For full details on the modeling recipe, data pipeline and reward formulation, see our sister blog post on Arctic-Text2SQL-R2.
What's next: Making ZoRRo accessible
The ZoRRo optimizations span the entire RL training stack — from prompt deduplication during batching, split attention in the training loop, to Forest Cascade Attention in the inference engine, to model-level changes for speculative decoding. This breadth makes it challenging to adopt ZoRRo in existing RL frameworks without significant engineering effort.

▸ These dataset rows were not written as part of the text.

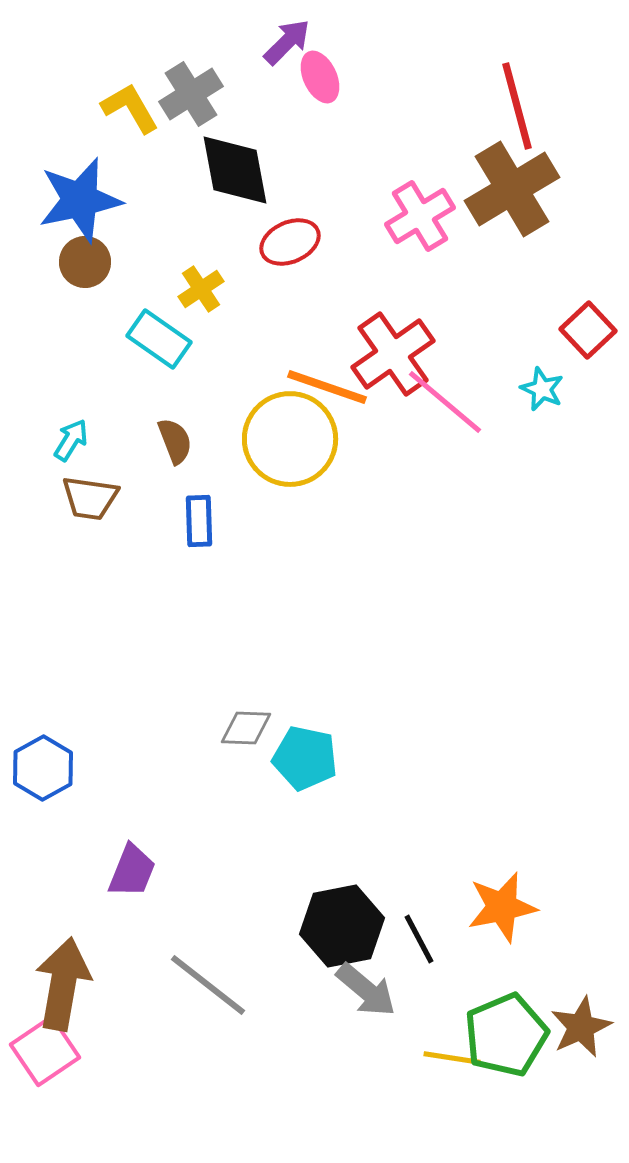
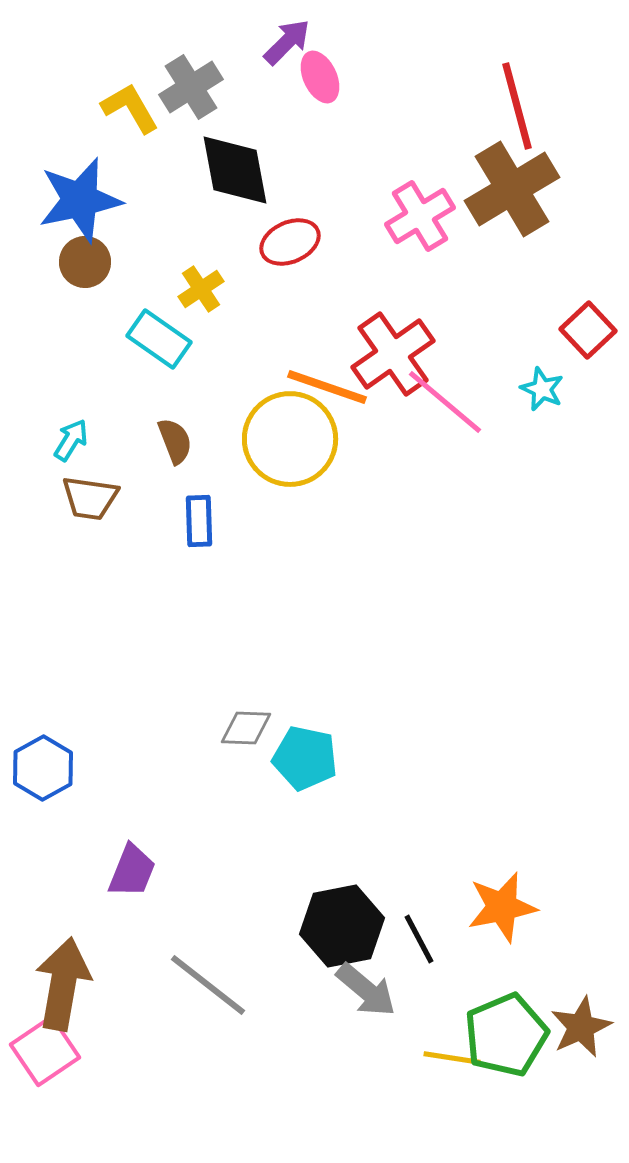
gray cross: moved 7 px up
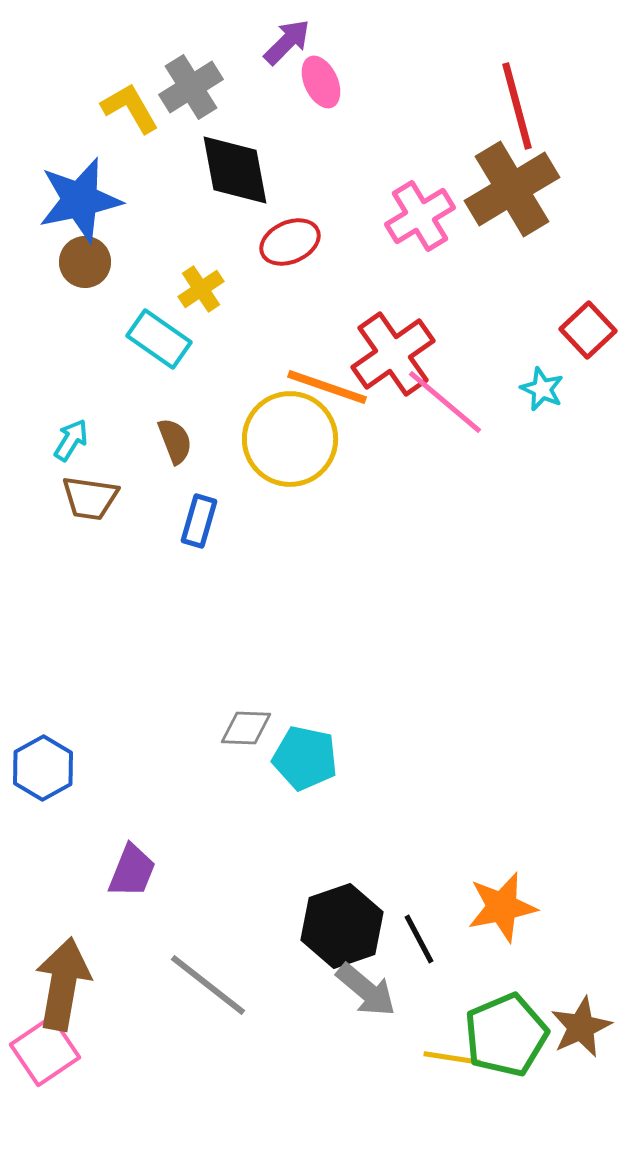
pink ellipse: moved 1 px right, 5 px down
blue rectangle: rotated 18 degrees clockwise
black hexagon: rotated 8 degrees counterclockwise
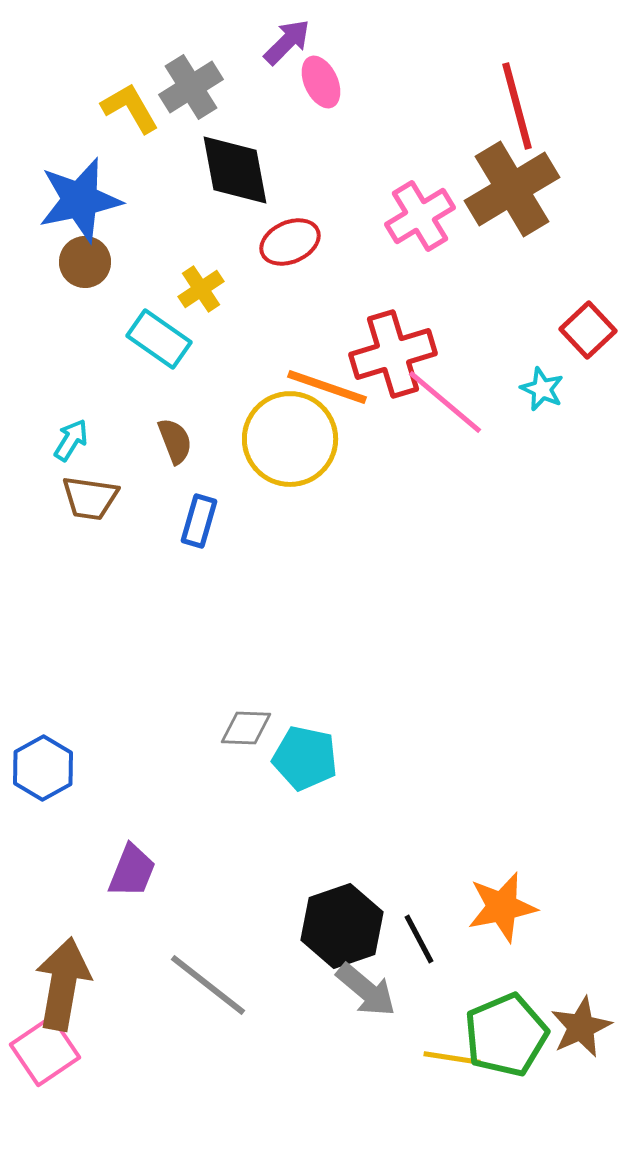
red cross: rotated 18 degrees clockwise
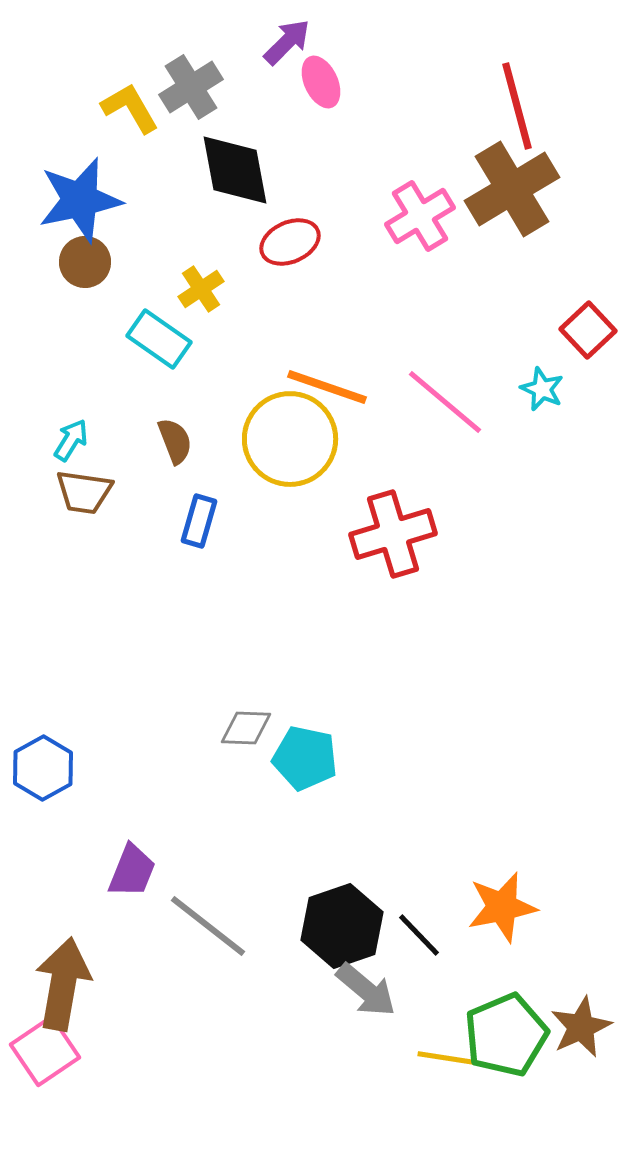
red cross: moved 180 px down
brown trapezoid: moved 6 px left, 6 px up
black line: moved 4 px up; rotated 16 degrees counterclockwise
gray line: moved 59 px up
yellow line: moved 6 px left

We are addressing this problem in the coming weeks by open sourcing Arctic RL, an RL backend that incorporates all of the ZoRRo optimizations discussed in this blog. Arctic RL is designed for easy integration into existing RL frameworks through a server-client architecture, allowing teams to unlock ZoRRo's speedups with minimal code changes. We will release Arctic RL alongside examples and guidance to help teams get started.
Contributors
Systems: Samyam Rajbhandari, Ye Wang, Michael Wyatt, Stas Bekman, Reza Yazdani, Jaeseong Lee, Mert Hidayetoglu, Tunji Ruwase, Karthik Ganesan, Jeff Rasley, Yuxiong He
Modeling: Zhewei Yao, Xiaodong Yu, Lukasz Borchmann, Krzysztof Jankowski, Yite Wang, Gaurav Nuti
1 During each step, we compute log prob for the ref Qwen 3 32B model, forward-backward for the actor Qwen 3 32B model, and generation using the actor model. The average prompt length is 10.1K and average response length is 800 tokens.
For baseline we used vanilla VeRL. The ZoRRo optimized version leverages all optimizations discussed in this blog on top of Vanilla VeRL.
The TFlops are computed by converting the per step tokens/sec per GPU that VeRL reports into TFlops using the aforementioned information on model size, average prompt length and response lengths.
To demonstrate perceived throughput, both baseline and ZoRRo optimized version TFlop numbers are computed using the same number of processed tokens in the baseline that includes prompt redundancy.
2 While writing this blog, we observed that similar prompt deduplication ideas were independently explored by PrefixGrouper in some capacity. We see this as validation of the core insight: prompt-level redundancy is a fundamental inefficiency in RL workloads, and removing it yields large, consistent gains.